As of this writing (May 21st, 2024), various sizes of pre-trained EVA and EVA-02 models dominate the leaderboard for image classification on ImageNet 1k among the models curated by the Pytorch Image Models Hugging Face org. See https://huggingface.co/collections/timm/timm-top-20-imagenet-1k-models-655d78909af37bae32381f61
FYI, it looks like this is (essentially) the same op as tf.split from TensorFlow.
Oh, and here's an example of a failing conversion. This is from a script I've written for converting timm models:
import coremltools as ct
import timm
import torch
model_name = "eva02_tiny_patch14_224.mim_in22k"
print(f"Creating model {model_name}")
timm_model = timm.create_model(
model_name,
pretrained=True,
scriptable=False,
exportable=True)
model = torch.nn.Sequential(
timm_model,
torch.nn.Softmax(1)
).eval()
input_size = timm_model.default_cfg.get("input_size")
input_shape = (1,) + input_size
print("Tracing model")
example_input = torch.randn(input_shape)
jit_model = torch.jit.trace(model, example_input)
labels_filename = "imagenet21k_wordnet_lemmas.txt"
with open(labels_filename, "r") as labels_file:
labels = [line.strip() for line in labels_file.readlines()]
classifier_config = ct.ClassifierConfig(labels)
print("Converting model")
# Scale and bias calculations taken from Core ML Tools documentation on
# preprocessing for PyTorch
mean = list(timm_model.default_cfg.get("mean"))
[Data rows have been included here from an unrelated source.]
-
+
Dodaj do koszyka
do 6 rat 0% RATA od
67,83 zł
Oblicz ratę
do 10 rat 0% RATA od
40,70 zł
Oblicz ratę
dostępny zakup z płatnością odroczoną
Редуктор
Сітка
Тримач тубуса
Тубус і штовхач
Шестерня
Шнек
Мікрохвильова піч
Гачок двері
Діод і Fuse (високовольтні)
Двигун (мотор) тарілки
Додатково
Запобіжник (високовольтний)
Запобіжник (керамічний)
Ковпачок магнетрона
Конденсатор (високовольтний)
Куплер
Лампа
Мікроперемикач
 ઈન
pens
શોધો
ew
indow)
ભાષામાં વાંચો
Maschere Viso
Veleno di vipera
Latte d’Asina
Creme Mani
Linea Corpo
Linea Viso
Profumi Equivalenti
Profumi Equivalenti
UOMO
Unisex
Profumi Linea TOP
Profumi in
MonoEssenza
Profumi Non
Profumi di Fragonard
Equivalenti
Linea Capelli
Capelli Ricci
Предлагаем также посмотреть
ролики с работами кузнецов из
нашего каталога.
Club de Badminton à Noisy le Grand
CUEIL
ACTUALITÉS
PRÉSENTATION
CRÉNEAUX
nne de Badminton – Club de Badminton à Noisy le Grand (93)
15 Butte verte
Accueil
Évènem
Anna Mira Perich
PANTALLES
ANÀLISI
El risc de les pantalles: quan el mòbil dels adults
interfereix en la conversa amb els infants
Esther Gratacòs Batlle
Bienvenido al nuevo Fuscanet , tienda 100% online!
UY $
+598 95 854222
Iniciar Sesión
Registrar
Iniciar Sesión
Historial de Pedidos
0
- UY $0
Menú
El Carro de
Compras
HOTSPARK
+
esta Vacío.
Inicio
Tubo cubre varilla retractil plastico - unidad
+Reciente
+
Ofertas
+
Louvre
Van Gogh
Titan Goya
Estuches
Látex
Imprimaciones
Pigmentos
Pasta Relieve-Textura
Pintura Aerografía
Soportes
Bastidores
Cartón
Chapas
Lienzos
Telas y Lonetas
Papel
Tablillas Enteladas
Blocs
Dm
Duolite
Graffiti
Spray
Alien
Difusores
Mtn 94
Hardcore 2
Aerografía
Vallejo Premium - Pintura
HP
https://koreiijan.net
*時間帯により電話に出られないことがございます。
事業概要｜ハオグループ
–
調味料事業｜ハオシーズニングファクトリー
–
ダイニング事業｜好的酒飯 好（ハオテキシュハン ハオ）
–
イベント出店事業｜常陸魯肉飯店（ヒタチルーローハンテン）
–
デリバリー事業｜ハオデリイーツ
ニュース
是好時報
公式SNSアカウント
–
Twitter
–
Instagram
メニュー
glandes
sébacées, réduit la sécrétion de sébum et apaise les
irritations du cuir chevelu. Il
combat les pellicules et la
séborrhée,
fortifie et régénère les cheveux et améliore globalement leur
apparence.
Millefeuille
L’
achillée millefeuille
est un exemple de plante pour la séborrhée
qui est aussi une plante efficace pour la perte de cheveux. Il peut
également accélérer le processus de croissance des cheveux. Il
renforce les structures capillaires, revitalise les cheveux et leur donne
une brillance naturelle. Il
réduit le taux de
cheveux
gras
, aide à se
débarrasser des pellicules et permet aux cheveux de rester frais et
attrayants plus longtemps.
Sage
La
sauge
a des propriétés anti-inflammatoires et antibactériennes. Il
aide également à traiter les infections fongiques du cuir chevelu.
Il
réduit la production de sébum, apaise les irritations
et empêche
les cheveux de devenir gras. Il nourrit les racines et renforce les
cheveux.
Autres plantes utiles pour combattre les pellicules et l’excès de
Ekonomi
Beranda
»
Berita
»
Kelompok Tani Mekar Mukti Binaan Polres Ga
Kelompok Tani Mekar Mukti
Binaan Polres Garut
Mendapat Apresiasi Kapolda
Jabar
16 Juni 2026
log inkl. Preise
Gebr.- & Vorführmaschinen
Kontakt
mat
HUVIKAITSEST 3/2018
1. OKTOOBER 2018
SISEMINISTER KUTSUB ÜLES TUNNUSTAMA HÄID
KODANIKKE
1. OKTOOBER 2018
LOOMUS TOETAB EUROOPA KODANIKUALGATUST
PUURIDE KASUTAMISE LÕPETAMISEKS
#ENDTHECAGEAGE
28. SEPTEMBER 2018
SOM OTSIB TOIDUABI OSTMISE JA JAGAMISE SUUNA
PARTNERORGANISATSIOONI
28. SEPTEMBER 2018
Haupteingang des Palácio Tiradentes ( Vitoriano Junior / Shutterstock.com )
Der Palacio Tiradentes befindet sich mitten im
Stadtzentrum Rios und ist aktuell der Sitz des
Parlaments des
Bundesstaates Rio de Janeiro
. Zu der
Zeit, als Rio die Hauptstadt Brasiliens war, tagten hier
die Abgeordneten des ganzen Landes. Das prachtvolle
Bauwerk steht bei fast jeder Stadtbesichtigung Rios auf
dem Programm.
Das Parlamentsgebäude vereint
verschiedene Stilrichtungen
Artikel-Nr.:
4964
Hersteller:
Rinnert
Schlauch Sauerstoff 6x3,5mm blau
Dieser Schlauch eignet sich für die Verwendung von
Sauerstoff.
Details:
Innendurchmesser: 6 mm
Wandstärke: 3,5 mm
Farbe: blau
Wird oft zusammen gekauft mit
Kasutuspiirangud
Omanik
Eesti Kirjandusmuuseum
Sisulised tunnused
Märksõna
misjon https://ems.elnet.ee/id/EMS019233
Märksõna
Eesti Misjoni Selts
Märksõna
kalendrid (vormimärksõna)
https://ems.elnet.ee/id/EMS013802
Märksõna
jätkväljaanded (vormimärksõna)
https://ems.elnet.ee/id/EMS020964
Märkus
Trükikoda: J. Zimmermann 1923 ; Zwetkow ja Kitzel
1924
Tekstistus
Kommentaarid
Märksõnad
std = list(timm_model.default_cfg.get("std"))
import statistics
mean_std = statistics.mean(std)
scale = 1 / (mean_std * 255)
bias = [-m / s for m, s in zip(mean, std)]
input_type = ct.ImageType(
name="image",
shape=input_shape,
scale=scale,
bias=bias)
coreml_model = ct.convert(
jit_model,
convert_to="mlprogram",
inputs=[input_type],
classifier_config=classifier_config,
skip_model_load=True
)
coreml_model.user_defined_metadata["com.apple.coreml.model.preview.type"] = "imageClassifier"
coreml_model_file_name = f"{model_name}.mlpackage"
print(f"Saving model to {coreml_model_file_name}")
coreml_model.save(coreml_model_file_name)
print("Done!")
I believe a pip install with the timm, torch and coremltools packages will give you the right environment for running this.
You will also need a labels file, imagenet21k_wordnet_lemmas.txt, in your working directory. I'm attaching that file.
imagenet21k_wordnet_lemmas.txt
Here is a more concise way to reproduce the issue:
import torch
import coremltools as ct
class M(torch.nn.Module):
def forward(self, x):
return torch.tensor_split(x, 3)
x = torch.arange(8)
traced_model = torch.jit.trace(M(), x)
ct.convert(traced_model, inputs=[ct.TensorType(shape=x.shape)])
I think we should be able to use the split MIL ops at least for simple cases.
Looks like this can be worked around by not just using torch.split but also using torch.unbind as shown here
- https://pytorch.org/docs/stable/generated/torch.unbind.html
- https://pytorch.org/docs/stable/generated/torch.split.html
An example of this being implemented can be seen below or in this paste (https://pastes.dev/kkaPViedJ7)
import torch
import coremltools as ct
class M(torch.nn.Module):
def forward(self, x):
splits = torch.split(x, x.size(0) // 3)
return torch.unbind(torch.stack(splits))
x = torch.arange(9)
traced_model = torch.jit.trace(M(), x)
ct.convert(traced_model, inputs=[ct.TensorType(shape=x.shape)])